La vallée de la mort/01
CHAPITRE I
L’HISTOIRE DE L’AIGLON
Verchères lui demanda :
— Quel est le but de ta visite ? Mais d’abord, dis-moi, tu es un des deux enfants posthumes de l’épouse-et-squaw ?
— Posthumes… ?
— Oui, nés après la mort de ton père… ?
— C’est ça.
— Tu n’as jamais entendu parler de l’autre petit ?
— Non, pas une miette.
— Maintenant, dis-moi pourquoi es-tu venu ici ?
— Je suis venu vous demander aide et protection…
— Qu’y a-t-il ?
— Des cowboys malandrins veulent nous faire passer sur le dos à nous les peaux-rouges de ma tribu, leurs vols, leurs rapines et leurs meurtres…

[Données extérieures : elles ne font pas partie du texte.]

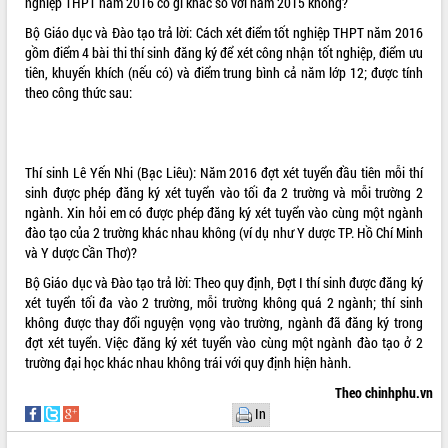
nghiệp THPT năm 2016 có gì khác so với năm 2015 không?
Bộ Giáo dục và Đào tạo trả lời: Cách xét điểm tốt nghiệp THPT năm 2016
gồm điểm 4 bài thi thí sinh đăng ký để xét công nhận tốt nghiệp, điểm ưu
tiên, khuyến khích (nếu có) và điểm trung bình cả năm lớp 12; được tính
theo công thức sau:
Thí sinh Lê Yến Nhi (Bạc Liêu): Năm 2016 đợt xét tuyển đầu tiên mỗi thí
sinh được phép đăng ký xét tuyển vào tối đa 2 trường và mỗi trường 2
ngành. Xin hỏi em có được phép đăng ký xét tuyển vào cùng một ngành
đào tạo của 2 trường khác nhau không (ví dụ như Y dược TP. Hồ Chí Minh
và Y dược Cần Thơ)?
Bộ Giáo dục và Đào tạo trả lời: Theo quy định, Đợt I thí sinh được đăng ký
xét tuyển tối đa vào 2 trường, mỗi trường không quá 2 ngành; thí sinh
không được thay đổi nguyện vọng vào trường, ngành đã đăng ký trong
đợt xét tuyển. Việc đăng ký xét tuyển vào cùng một ngành đào tạo ở 2
trường đại học khác nhau không trái với quy định hiện hành.
Theo chinhphu.vn
In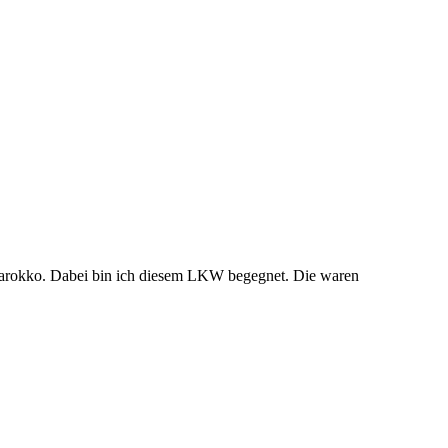
 Marokko. Dabei bin ich diesem LKW begegnet. Die waren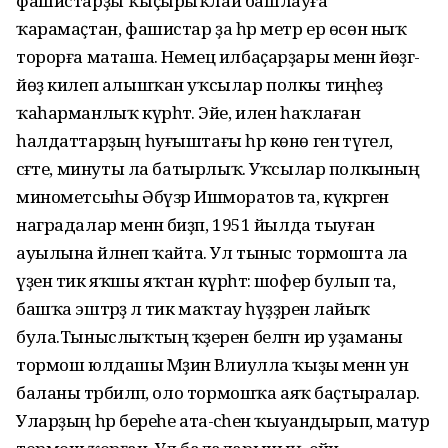
фашистарҙы ҡыҫырыҡлай башлауға
ҡарамаҫтан, фашистар ҙа һәр метр ер өсөн ныҡ
торорға маташа. Немец илбаҫарҙары менән йөҙгә-
йөҙ килеп алышҡан уҡсылар полкы тиңһеҙ
ҡаһарманлыҡ күрһәтә. Эйе, илен һаҡлаған
һалдаттарҙың һуғыштағы һәр көнө генә түгел,
сәғәте, минуты ла батырлыҡ. Уҡсылар полкының
минометсыһы Әбүзәр Ишморатов та, күкрәген
наградалар менән биҙәп, 1951 йылда тыуған
ауылына әйләнеп ҡайта. Ул тыныс тормошта ла
үҙен тик яҡшы яҡтан күрһәтә: шофер булып та,
башҡа эштәрҙә лә тик маҡтау һүҙҙәренә лайыҡ
була.Тыныслыҡтың ҡәҙерен белгән ир уҙаманы
тормош юлдашы Мәҙинә Вәлиулла ҡыҙы менән ун
баланы тәрбиәләп, оло тормошҡа аяҡ баҫтыралар.
Уларҙың һәр береһе ата-әсәһен ҡыуандырып, матур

— C’est vague ce que tu me dis là.
Il poursuivit :
— Précise un peu. — Vous savez que la vallée de la mort est toujours désertique…
— Pourquoi ?
— La légende veut que le fantôme de mon père, Aigle rouge, se promène la nuit dans la vallée et flotte sur les crêtes des montagnes…
Baptiste dit :
— Je ne crois pas aux revenants. C’est tout ?
— Non, non…
— Quoi encore ?
— De temps en temps des volutes de fumée s’élèvent, étranges au dessus de la vallée.
L’Aiglon ajouta :
— Le cowboys croient que ce sont des messages de guerre que mes pieds-noirs envoient aux autres tribus.
— C’est faux ?
Oui.
— Tu ignores le sens de cette fumée ?
Oui.
J. B. réfléchit.
Et finit par dire :
— L’explication la plus plausible est qu’il y a des gens qui bivouaquent dans la vallée…
— Des gens imprudents.
— Des gens qui se cachent.
— Qui se cachent mal.
Verchères dit :
— Des forbans sans aucun doute.
— Oui, des outlaws qui veulent mettre sur le dos des membres de ma tribu, monsieur Verchères, leurs forfaits passés, présents et futurs.

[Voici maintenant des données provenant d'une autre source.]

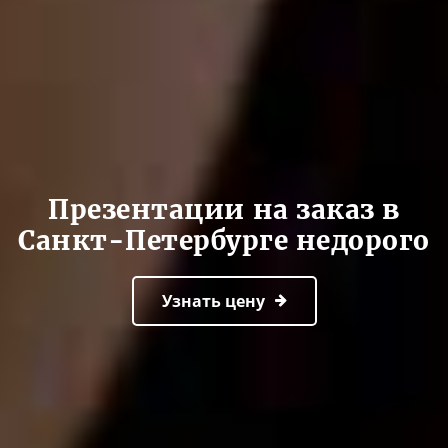
Презентации на заказ в
Санкт-Петербурге недорого
Узнать цену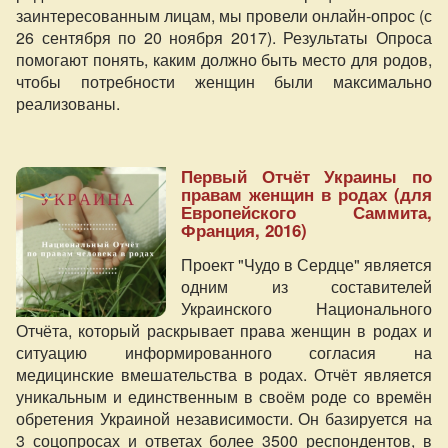
заинтересованным лицам, мы провели онлайн-опрос (с
26 сентября по 20 ноября 2017). Результаты Опроса
помогают понять, каким должно быть место для родов,
чтобы потребности женщин были максимально
реализованы.
Первый Отчёт Украины по
правам женщин в родах (для
Европейского Саммита,
Франция, 2016)
Проект "Чудо в Сердце" является
одним из составителей
Украинского Национального
Отчёта, который раскрывает права женщин в родах и
ситуацию информированного согласия на
медицинские вмешательства в родах. Отчёт является
уникальным и единственным в своём роде со времён
обретения Украиной независимости. Он базируется на
3 соцопросах и ответах более 3500 респондентов, в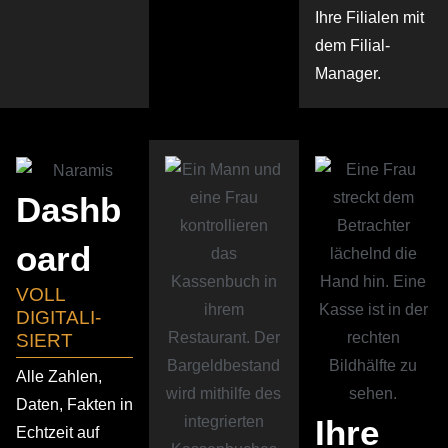
Ihre Filialen mit
dem Filial-
Manager.
Dashb
oard
VOLL
DIGITA­LI­
SIERT
Alle Zahlen,
Daten, Fakten in
Ihre
Echtzeit auf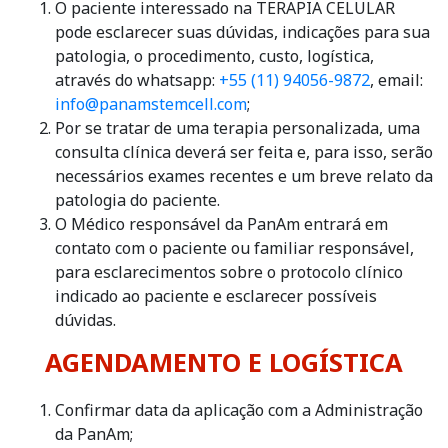
O paciente interessado na TERAPIA CELULAR
pode esclarecer suas dúvidas, indicações para sua
patologia, o procedimento, custo, logística,
através do whatsapp:
+55 (11) 94056-9872
, email:
info@panamstemcell.com
;
Por se tratar de uma terapia personalizada, uma
consulta clínica deverá ser feita e, para isso, serão
necessários exames recentes e um breve relato da
patologia do paciente.
O Médico responsável da PanAm entrará em
contato com o paciente ou familiar responsável,
para esclarecimentos sobre o protocolo clínico
indicado ao paciente e esclarecer possíveis
dúvidas.
AGENDAMENTO E LOGÍSTICA
Confirmar data da aplicação com a Administração
da PanAm;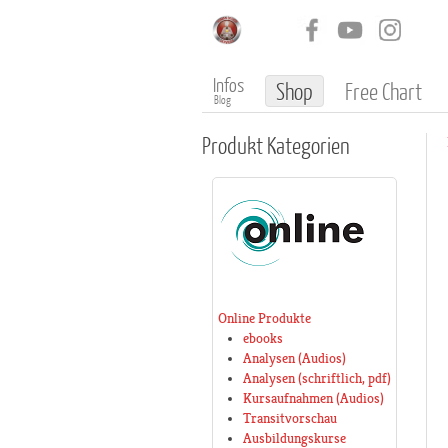
Infos
Shop
Free Chart
Blog
Produkt
Kategorien
Online Produkte
ebooks
Analysen (Audios)
Analysen (schriftlich, pdf)
Kursaufnahmen (Audios)
Transitvorschau
Ausbildungskurse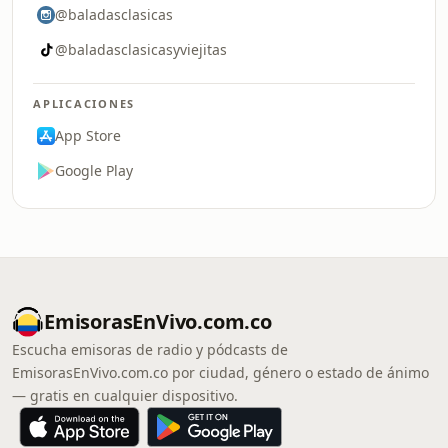
@baladasclasicas
@baladasclasicasyviejitas
APLICACIONES
App Store
Google Play
EmisorasEnVivo.com.co
Escucha emisoras de radio y pódcasts de
EmisorasEnVivo.com.co por ciudad, género o estado de ánimo
— gratis en cualquier dispositivo.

L’Aiglon demanda anxieusement :
— Vous consentez à venir ? — Écoute, mon jeune, tu me jures être innocent ?
— Je vous le jure, chef.
— Gare à toi, si tu es coupable, je finirai bien par l’apprendre, et alors je serai sévère, cruel, impitoyable.
— Je n’ai pas peur…
Verchères se leva, en un tournemain se roula une cigarette et dit :
— Bien, allons-y.
Après avoir donné ses instructions à son assistant, J. B. enfourcha sa monture.
L’Aiglon l’imita.
Au petit trot ils sortirent de Squeletteville, dépassèrent quelques ranches et s’engagèrent dans l’herbe à bisons : la brousse.